Task requirements
Your answer should repeat exactly the line containing "What do you see at coordinates (78, 1828)" and all lines after it through the end of the material below, with no other text.
======== Data listing ========
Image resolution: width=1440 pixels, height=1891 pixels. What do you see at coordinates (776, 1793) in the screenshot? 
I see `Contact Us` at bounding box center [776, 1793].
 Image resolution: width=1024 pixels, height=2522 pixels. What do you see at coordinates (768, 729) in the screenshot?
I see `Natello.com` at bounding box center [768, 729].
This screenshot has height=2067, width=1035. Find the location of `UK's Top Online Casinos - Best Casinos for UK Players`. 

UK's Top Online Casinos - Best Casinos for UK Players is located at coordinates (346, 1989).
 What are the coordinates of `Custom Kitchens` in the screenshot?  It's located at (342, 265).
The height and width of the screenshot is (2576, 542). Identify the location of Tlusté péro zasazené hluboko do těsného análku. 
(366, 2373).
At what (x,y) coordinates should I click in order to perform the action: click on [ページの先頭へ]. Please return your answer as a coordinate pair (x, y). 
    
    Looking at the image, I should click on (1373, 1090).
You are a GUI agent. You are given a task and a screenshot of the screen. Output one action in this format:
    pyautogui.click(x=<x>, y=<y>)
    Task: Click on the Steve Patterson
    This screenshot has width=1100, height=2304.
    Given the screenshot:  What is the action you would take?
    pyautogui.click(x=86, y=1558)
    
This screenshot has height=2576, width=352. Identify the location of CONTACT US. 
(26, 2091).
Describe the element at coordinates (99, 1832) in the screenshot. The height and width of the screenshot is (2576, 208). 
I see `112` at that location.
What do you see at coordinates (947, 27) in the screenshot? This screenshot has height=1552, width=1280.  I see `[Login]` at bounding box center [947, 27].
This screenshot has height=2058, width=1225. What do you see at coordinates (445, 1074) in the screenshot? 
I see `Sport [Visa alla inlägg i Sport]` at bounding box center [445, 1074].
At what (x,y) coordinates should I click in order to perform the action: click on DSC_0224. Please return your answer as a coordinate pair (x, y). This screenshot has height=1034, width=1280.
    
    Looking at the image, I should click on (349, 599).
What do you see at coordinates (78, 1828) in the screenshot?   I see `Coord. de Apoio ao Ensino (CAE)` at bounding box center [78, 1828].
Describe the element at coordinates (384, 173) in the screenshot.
========
Your response
What do you see at coordinates (78, 1828) in the screenshot?   I see `Coord. de Apoio ao Ensino (CAE)` at bounding box center [78, 1828].
Describe the element at coordinates (384, 173) in the screenshot.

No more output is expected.